Epílogo

Aferrando la sedosa madera del bastón de mando de la Reina del Invierno —«Mi bastón de mando»—, Donia salió de su casa y se internó en la sombra de los árboles desnudos.

En el exterior aguardaban sus elfos; los guardias de Keenan se habían marchado… todos excepto Evan, que se había quedado como responsable de su nueva guardia. Había habido protestas por esa razón —un elfo estival, dirigiendo la guardia de la nueva Reina del Invierno—, pero nadie tenía derecho a desafiar las elecciones de Donia.

«Ya no», pensó.

Anduvo hacia la orilla del río, seguida por seis de los guardias que Evan había seleccionado como los más fiables entre los elfos del invierno. Los hombres no hablaban. A diferencia de las Ninfas del Verano, la grey invernal no era parlanchina.

Como si lo hubiese hecho siempre, Donia daba golpecitos al bastón mientras avanzaba, mandando dedos helados dentro del suelo, el primer indicio del invierno que pronto llegaría. A su lado correteaba Sasha.

En silencio, Donia caminó sobre la superficie del río, que se había congelado. Alzó la vista hacia el puente de acero que lo atravesaba —ya no resultaba venenoso, no para la Reina del Invierno—, elevó el rostro al cielo gris y abrió la boca. De sus labios brotaron vientos aulladores y en el metal del puente se formaron carámbanos.

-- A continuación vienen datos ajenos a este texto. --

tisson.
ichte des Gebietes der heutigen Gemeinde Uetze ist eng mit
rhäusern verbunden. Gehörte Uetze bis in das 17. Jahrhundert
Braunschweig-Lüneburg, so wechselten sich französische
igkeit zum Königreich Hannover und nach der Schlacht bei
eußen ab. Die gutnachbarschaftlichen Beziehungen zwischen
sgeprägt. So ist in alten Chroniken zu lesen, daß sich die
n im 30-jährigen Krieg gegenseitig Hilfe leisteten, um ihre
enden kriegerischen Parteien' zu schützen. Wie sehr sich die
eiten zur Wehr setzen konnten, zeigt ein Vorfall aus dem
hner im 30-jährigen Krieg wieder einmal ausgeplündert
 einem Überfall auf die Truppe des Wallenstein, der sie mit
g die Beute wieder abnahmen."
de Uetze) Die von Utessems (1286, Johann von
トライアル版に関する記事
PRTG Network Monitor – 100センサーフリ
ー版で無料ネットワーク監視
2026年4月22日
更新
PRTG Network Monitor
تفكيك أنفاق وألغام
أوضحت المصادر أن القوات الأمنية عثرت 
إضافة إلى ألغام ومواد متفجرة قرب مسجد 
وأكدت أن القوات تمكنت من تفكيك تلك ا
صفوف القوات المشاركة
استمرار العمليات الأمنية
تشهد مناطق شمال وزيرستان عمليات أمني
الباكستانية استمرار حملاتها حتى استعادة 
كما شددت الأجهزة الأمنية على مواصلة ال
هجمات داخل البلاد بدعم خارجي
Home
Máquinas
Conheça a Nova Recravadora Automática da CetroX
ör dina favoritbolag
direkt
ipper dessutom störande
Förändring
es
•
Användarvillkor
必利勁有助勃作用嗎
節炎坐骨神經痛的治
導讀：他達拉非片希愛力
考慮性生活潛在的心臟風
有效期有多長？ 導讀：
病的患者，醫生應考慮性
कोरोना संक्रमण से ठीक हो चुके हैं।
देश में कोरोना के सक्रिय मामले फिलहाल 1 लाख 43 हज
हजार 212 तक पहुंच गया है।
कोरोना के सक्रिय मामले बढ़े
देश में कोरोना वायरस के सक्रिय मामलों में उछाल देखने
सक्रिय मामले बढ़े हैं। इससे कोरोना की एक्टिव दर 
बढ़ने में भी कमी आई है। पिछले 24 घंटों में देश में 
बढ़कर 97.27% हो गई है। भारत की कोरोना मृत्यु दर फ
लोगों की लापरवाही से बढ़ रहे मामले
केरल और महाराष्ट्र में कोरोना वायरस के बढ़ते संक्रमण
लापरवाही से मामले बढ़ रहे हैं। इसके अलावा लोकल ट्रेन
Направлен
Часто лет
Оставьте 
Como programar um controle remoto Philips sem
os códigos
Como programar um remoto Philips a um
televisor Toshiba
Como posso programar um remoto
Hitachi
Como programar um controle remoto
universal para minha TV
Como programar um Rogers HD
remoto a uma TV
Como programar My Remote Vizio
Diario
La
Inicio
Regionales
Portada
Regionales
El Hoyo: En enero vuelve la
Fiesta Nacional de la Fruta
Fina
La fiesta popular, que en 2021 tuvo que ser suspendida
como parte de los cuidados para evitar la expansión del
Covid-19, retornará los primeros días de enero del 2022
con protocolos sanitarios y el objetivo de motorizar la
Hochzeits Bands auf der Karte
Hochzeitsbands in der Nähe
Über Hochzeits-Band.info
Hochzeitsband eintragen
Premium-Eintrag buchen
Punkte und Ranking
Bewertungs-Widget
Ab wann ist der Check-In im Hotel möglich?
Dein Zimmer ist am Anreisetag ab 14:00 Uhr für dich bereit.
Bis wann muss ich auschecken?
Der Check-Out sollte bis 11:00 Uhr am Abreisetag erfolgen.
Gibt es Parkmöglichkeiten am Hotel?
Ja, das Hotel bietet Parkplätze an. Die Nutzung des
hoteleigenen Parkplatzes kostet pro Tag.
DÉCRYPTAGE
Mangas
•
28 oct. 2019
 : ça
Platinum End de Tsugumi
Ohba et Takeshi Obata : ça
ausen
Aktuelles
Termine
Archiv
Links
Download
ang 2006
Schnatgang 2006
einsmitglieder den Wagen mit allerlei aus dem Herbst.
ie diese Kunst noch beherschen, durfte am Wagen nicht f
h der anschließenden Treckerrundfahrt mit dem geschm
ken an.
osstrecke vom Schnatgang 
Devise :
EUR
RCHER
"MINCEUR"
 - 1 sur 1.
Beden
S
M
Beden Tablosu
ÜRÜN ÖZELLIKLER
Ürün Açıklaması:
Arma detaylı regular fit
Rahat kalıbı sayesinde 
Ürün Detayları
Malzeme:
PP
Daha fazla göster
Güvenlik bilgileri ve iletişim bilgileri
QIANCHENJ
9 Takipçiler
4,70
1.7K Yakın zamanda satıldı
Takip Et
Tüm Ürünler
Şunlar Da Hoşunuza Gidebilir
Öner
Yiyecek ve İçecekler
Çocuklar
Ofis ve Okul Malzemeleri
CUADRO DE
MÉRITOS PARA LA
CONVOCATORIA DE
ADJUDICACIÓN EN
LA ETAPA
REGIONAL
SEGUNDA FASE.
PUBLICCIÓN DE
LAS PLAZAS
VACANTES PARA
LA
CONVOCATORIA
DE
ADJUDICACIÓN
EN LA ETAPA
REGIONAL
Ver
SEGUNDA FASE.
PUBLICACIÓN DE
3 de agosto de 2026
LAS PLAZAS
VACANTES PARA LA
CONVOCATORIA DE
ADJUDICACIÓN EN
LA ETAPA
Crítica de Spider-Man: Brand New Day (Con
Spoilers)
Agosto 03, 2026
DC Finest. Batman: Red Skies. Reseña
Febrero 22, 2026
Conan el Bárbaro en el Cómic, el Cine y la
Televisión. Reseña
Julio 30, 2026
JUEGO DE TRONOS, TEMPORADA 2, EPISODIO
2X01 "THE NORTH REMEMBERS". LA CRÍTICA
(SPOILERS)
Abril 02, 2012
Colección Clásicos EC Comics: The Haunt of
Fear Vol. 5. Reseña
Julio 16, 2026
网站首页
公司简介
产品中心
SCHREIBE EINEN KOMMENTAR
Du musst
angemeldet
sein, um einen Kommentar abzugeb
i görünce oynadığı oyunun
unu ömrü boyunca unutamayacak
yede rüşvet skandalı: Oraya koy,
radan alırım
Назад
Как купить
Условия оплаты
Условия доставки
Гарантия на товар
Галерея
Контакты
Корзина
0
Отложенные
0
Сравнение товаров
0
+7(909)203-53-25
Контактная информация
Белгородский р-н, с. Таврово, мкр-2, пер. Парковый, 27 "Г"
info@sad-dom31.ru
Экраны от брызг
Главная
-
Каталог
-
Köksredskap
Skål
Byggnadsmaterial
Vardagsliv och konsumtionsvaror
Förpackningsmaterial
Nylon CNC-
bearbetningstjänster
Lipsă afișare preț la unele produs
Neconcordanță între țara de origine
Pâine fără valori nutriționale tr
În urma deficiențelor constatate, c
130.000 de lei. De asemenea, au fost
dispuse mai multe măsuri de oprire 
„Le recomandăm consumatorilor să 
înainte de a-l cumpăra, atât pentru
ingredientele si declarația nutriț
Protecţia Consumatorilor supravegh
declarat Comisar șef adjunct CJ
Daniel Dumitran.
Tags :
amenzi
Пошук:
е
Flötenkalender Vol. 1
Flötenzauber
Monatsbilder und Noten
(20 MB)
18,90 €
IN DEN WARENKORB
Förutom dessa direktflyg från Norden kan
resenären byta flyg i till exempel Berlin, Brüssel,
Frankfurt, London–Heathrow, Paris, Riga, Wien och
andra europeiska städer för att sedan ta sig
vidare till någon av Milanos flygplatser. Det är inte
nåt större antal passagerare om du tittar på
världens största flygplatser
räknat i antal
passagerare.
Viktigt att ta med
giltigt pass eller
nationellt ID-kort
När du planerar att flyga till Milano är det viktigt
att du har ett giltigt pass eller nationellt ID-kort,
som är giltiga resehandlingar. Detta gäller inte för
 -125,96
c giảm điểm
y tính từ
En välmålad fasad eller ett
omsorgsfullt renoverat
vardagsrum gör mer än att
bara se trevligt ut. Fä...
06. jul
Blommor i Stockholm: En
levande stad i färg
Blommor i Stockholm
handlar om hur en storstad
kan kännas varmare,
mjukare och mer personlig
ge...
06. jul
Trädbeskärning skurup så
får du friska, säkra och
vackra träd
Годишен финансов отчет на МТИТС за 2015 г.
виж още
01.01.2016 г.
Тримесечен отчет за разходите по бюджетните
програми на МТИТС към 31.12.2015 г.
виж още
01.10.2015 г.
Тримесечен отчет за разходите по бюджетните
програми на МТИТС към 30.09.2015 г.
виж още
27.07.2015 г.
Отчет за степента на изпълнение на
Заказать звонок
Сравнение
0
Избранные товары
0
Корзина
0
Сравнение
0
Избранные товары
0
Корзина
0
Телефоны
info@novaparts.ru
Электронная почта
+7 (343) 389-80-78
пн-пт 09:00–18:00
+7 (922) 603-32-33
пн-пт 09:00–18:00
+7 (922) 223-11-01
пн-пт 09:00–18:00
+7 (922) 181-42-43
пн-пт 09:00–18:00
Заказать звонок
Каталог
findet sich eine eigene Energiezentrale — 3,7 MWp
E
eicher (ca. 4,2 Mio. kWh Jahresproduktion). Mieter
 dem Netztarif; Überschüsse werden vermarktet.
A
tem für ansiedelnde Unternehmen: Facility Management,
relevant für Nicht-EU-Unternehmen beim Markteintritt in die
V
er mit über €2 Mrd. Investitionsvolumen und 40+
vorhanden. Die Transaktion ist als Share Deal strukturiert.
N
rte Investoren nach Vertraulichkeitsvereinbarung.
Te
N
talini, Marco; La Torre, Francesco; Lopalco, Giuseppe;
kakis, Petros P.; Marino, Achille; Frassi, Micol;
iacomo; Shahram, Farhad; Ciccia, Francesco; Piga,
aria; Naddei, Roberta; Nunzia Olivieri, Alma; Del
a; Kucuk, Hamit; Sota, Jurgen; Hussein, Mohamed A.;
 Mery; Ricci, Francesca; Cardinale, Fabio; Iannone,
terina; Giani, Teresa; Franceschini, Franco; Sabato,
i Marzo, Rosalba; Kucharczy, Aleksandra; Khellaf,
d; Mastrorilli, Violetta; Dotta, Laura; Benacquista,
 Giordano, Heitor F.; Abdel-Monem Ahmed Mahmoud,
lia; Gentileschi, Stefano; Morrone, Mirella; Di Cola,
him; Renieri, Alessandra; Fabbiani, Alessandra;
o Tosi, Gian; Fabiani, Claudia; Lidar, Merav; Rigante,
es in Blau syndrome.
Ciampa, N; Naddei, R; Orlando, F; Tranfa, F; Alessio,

En la ribera se hallaba Aislinn, envuelta en una larga capa. Ya estaba cambiada; cada vez que Donia la veía, se parecía más a lo que ya era. La Reina del Verano levantó una mano a modo de saludo.

—Keenan estaría aquí si pudiera —dijo—. Le preocupaba cómo te sentirías con todo esto. —concluyó y señaló el hielo.

—Estoy bien. —Donia se deslizó sobre el agua helada, grácil como jamás había sido en la piel de Dama del Invierno—. Es algo familiar, y extraño a la vez.

No añadió que seguía estando sola; eso no era algo para compartir con la reina de Keenan.

Permanecieron en silencio; los copos de nieve siseaban al tocar las mejillas de Aislinn.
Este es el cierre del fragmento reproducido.